▶ TASK BRIEF: Please return all lines in the listing holding the word "タイマー".

▶ INPUT DATA:
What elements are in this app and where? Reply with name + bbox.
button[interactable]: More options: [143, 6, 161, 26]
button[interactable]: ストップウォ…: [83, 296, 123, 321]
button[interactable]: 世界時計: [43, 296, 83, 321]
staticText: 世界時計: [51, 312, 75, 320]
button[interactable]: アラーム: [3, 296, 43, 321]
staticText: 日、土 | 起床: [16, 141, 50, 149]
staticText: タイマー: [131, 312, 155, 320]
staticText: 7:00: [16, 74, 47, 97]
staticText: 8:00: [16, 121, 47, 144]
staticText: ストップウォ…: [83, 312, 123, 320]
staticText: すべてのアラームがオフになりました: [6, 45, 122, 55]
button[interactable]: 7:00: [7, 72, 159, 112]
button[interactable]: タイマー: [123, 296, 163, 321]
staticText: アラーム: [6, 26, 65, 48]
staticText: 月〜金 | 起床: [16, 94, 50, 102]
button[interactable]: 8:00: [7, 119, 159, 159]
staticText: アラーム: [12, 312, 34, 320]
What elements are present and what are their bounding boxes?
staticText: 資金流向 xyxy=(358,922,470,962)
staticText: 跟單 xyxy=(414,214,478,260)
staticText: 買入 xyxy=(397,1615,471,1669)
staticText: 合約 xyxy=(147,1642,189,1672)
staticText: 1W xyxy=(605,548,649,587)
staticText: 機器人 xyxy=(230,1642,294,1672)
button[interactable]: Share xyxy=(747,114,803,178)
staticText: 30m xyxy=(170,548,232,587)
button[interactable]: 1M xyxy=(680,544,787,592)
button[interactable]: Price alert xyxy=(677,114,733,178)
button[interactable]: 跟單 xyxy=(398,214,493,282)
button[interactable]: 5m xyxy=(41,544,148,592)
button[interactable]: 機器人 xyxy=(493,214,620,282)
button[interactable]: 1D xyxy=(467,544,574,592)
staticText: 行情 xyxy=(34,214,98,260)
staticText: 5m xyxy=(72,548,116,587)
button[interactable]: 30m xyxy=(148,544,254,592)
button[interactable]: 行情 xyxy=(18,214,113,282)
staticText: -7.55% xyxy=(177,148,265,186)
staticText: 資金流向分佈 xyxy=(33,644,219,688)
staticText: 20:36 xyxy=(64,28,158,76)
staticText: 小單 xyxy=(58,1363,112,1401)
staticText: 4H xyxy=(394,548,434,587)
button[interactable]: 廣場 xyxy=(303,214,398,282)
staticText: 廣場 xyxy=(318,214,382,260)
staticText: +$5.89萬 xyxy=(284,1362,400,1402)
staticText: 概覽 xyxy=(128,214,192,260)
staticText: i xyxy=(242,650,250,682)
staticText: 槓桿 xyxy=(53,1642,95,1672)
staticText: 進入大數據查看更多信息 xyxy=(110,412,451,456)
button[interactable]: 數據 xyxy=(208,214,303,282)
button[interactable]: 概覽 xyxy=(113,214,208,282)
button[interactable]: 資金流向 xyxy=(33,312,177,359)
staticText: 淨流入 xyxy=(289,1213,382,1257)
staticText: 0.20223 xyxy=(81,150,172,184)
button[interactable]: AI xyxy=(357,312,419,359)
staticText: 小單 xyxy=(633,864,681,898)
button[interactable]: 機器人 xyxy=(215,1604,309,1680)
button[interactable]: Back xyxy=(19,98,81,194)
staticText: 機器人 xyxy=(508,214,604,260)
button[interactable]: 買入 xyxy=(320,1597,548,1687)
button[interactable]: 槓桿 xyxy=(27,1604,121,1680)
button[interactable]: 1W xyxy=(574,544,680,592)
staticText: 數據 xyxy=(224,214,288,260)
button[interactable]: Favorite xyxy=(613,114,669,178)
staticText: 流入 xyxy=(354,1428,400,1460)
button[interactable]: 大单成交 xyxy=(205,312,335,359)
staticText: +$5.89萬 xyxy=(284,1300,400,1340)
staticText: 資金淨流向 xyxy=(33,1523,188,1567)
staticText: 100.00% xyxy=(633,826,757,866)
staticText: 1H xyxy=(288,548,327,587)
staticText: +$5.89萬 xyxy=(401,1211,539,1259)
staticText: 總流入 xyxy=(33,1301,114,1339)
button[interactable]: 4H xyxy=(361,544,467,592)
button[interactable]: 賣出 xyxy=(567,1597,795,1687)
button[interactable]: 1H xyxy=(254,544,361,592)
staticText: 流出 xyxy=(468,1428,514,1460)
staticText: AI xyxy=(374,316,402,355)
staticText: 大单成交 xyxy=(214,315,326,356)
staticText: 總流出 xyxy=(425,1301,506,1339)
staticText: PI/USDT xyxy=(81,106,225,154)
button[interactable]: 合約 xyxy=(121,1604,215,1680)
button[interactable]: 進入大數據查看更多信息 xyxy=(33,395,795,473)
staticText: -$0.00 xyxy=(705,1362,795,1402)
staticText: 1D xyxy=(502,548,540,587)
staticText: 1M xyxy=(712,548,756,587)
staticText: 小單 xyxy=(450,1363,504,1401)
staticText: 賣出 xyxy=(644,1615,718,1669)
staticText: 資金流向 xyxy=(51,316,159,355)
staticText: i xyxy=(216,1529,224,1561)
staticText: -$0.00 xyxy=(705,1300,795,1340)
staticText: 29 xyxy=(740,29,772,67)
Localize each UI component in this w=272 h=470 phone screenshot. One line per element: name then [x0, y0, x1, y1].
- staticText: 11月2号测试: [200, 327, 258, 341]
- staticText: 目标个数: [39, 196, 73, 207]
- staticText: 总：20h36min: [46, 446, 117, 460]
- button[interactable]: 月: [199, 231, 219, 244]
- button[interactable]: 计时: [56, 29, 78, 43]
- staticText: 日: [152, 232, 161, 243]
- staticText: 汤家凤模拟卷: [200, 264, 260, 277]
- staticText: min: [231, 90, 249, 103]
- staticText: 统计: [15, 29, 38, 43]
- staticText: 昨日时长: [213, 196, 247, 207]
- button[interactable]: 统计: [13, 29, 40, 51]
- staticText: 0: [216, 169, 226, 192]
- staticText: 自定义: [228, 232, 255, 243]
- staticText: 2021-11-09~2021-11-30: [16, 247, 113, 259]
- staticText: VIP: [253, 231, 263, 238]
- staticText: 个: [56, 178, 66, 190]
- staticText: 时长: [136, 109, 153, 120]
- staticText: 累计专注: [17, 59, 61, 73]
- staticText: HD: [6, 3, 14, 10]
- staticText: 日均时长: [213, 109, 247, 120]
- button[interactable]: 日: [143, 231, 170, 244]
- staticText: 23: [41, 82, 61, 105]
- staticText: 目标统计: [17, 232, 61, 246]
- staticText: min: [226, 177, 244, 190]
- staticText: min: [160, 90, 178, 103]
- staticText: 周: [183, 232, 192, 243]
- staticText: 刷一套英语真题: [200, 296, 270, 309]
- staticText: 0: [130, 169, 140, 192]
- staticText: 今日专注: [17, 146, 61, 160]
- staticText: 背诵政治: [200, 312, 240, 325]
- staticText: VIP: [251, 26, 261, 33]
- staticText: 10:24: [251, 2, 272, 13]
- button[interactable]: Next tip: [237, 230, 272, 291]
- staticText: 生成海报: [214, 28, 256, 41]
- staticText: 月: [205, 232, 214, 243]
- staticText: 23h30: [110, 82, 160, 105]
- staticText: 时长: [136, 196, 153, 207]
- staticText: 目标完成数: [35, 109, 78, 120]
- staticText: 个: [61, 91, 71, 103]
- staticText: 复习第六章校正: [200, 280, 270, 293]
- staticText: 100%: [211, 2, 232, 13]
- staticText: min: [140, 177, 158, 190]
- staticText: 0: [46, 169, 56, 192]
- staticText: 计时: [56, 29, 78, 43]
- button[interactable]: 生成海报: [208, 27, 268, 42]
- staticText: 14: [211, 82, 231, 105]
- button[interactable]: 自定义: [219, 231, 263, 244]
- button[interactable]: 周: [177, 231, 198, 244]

▶ TASK SOLUTION:
staticText: タイマー: [131, 312, 155, 320]
button[interactable]: タイマー: [123, 296, 163, 321]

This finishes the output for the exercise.